| Required work |
Which lines run from the line with "05031 TR Arrone (TR)" through the line with "comune.arrone@postacert.umbria.it" in the entries below? Print them exactly, both ends included, and nothing more.

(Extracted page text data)
━━━━━━━━
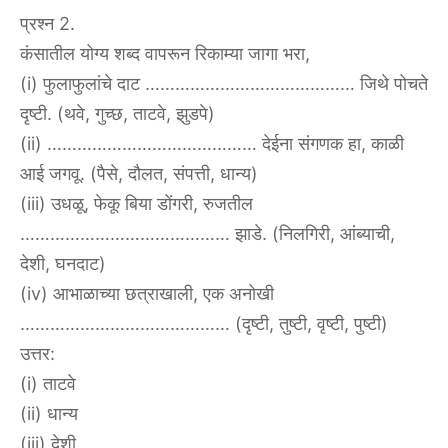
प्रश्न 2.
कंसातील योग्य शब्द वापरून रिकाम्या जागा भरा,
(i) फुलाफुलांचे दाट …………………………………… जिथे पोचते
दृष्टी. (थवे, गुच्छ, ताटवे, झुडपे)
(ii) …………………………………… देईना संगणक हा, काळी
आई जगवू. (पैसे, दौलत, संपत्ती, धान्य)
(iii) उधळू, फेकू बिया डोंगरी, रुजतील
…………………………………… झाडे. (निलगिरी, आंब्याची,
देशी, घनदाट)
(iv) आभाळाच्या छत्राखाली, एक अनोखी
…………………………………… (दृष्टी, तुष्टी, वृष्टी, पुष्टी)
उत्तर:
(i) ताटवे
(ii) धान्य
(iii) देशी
━━━━━━━━
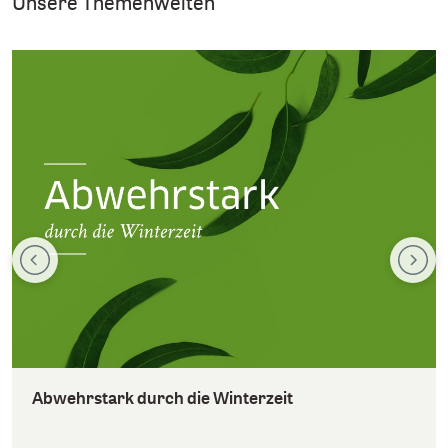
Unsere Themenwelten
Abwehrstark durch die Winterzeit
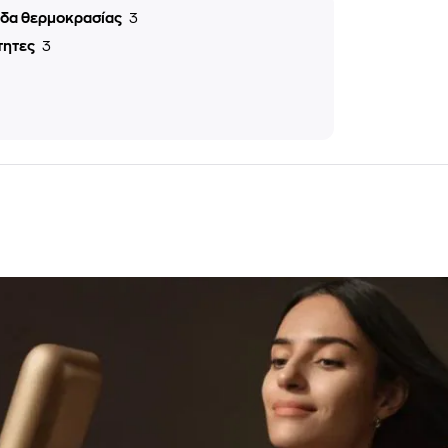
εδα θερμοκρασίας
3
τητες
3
━━━━━━━━
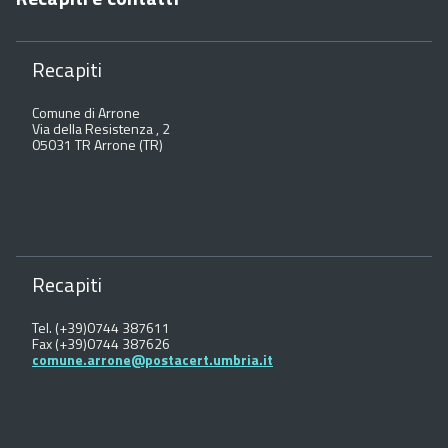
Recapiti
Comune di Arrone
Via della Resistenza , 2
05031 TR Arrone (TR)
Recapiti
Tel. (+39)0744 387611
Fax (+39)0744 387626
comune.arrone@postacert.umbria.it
━━━━━━━━
| Output below |
05031 TR Arrone (TR)
Recapiti
Tel. (+39)0744 387611
Fax (+39)0744 387626
comune.arrone@postacert.umbria.it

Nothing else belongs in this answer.